Each item has a story - the cloth shed from a wedding dress, drums shaken overboard by
a strong wind, a telephone whose screws rusted and gave way to the sea - but in the moment of
its destruction, a point of seemingly no-return to its value, it is rendered passive and cast. The
capacity to trash beings and to annihilate their existence structure modern society. In destruction,
the value created is much more intense, wherein this violence, the disposed are meant to
disappear. It is the failure to evacuate their remains that forces a jettison of waste in order to
falsify being. So what is waste? It is when something means nothing to you that it becomes
garbage. Although litter is virtually always within sight (hidden in containers, garbage cans etc.)
People are culturally trained to overlook it. People become culturally conditioned to adopt a
negligent and ignorant attitude towards objects that people deem trash. Disposal thus is not only
about throwing things away, it is also about how people manage and are managed by the absent.

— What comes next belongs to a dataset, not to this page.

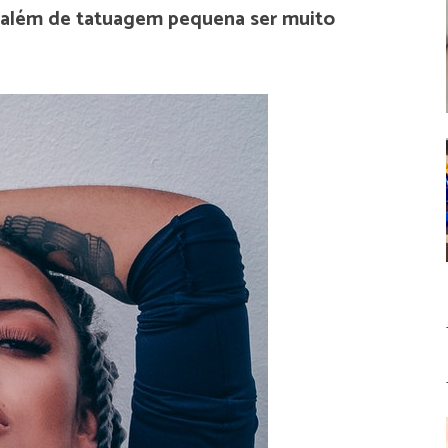
além de tatuagem pequena ser muito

As already been touched upon, debris does have a powerful impact on society in many ways
also mentally. Garbage that has not been correctly discarded haunts us and imposes a degree of
agency upon us.
The question of what waste is thus an analysis of the root of what people deem waste and
why it is polluting society today. What is needed to fully understand societys intricate
relationship to its waste is not only a cultural investigation but also an ontological reorientation
to what people deem waste. Waste, like everything in the world, is an object. That object has
agency that acts upon and influences other objects. People must attempt to accept the
inevitability of that agency to ameliorate the negative relationship people have to trash today.